CARDIOVASCULAR HEALTH
  • Garlic (powder or raw) lowers cholesterol by a moderate amount (up to 15%).
  • Garlic has shown some restorative properties for vascular health, meaning it repairs clogged and damaged blood vessels which are risk factors for atherosclerosis and heart attacks.
  • Garlic’s sulfur-containing compounds helps prevent clots from forming inside of our blood vessels.
  • Garlic has been shown to lower blood pressure.


ANTI-INFLAMMATORY
  • Garlic’s anti-inflammatory properties go to work on our musculoskeletal system and respiratory system. This is good news for arthritis sufferers.
  • Preliminary studies show that garlic can hinder fat cells during their development (into adipocytes) which is good news for those fighting obesity.

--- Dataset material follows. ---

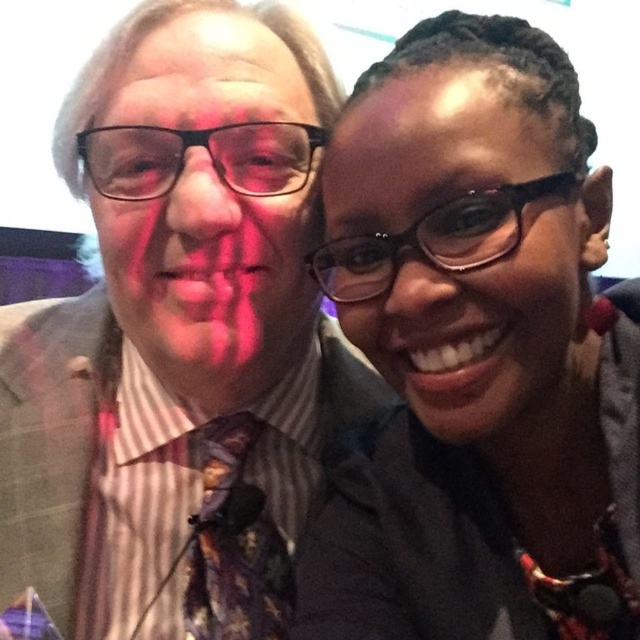 You are standing in front of a photo of two people. You want to touch the point at coordinates point (202, 625). If your hand is 3 inches wide, will your hand cover the point when you touch it?

The point (202, 625) is 25.24 inches away from the viewer. Since your hand is only 3 inches wide, touching it would not cover the point as the distance is much greater than the hand width.

You are a photographer adjusting the camera focus. You need to ensure both the striped fabric shirt at center and the matte black glasses at upper right are in focus. Given their sizes, which object should you adjust the focus towards first?

The striped fabric shirt at center has a greater height compared to matte black glasses at upper right, so you should adjust the focus towards the striped fabric shirt at center first since it is larger and requires more precise focusing. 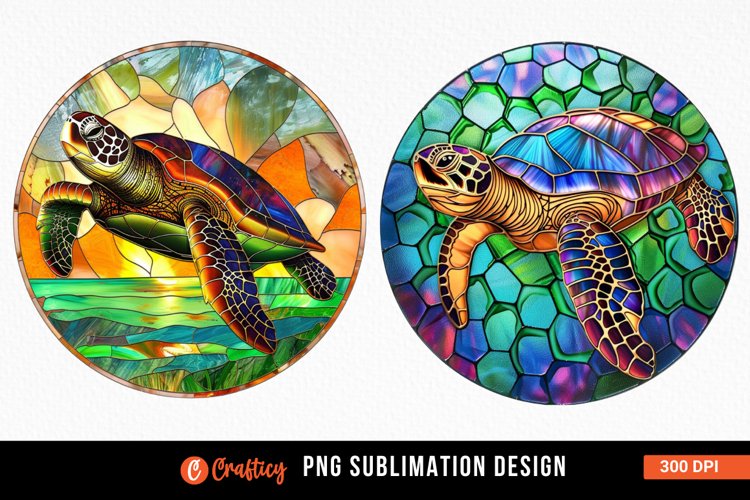 Image resolution: width=750 pixels, height=500 pixels. What are the coordinates of `scales` in the screenshot? It's located at (622, 304), (616, 272). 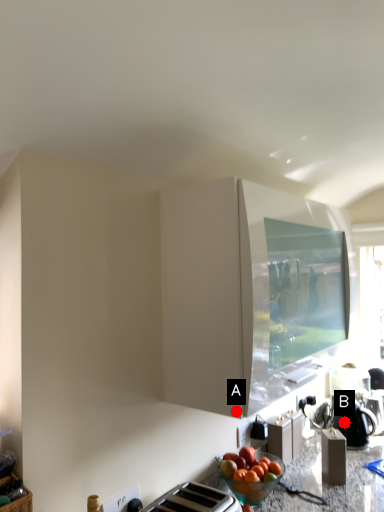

ANTI-BACTERIAL AND ANTI-VIRAL
  • For centuries, garlic has been used as a cure for a variety of bacterial and viral infections including infections due to yeast, fungi and worms.
  • Crushed fresh garlic is used to help prevent infection by the bacterium pseudomonas aeruginosa suffered by burn patients.
  • Garlic has been an effective treatment for stomach ulcers.


CANCER FIGHTING
  • High garlic intake (once per day) has been found to lower risk of virtually all cancer types except cancer of the prostate and breast cancer.
  • Moderate garlic intake (several times per week) has lowered the risk of colorectal and renal cancer.
Garlic is rich in manganese, calcium, phosphorus, selenium and vitamins B6 and C, so it’s good for bones as well as thyroid. Last but not least, garlic improves the way that our bodies metabolize iron.


GARLIC IN THE KITCHEN


Garlic flakes, powder or paste can be used in a pinch, although fresh garlic is preferred by chefs (and taste buds). Store fresh garlic in either an uncovered or
a loosely covered container in a cool, dark place away from exposure to heat
and sunlight.

Raw chopped or minced garlic is found in many recipes. If cooking with garlic,
add the chopped garlic late in the recipe to preserve its flavor and nutrients.

Black garlic
is not a different type of garlic but is regular garlic that has been fermented at 140o to 170o F for 30 days and then left to oxidize for an additional
45 days.

The result is a garlic clove that looks black, is soft and chewy. The flavor has
been described as similar to balsamic vinegar and soy sauce with a sweet “prune-like” taste.

Black garlic retains the health benefits of raw garlic, and in some case may
increase the benefits. Research is pending on black garlic vs. raw garlic. Black
garlic can be purchased online and in many grocery stores. Whether raw or cooked, black or white, garlic is a heart healthy food you can enjoy any day of the week.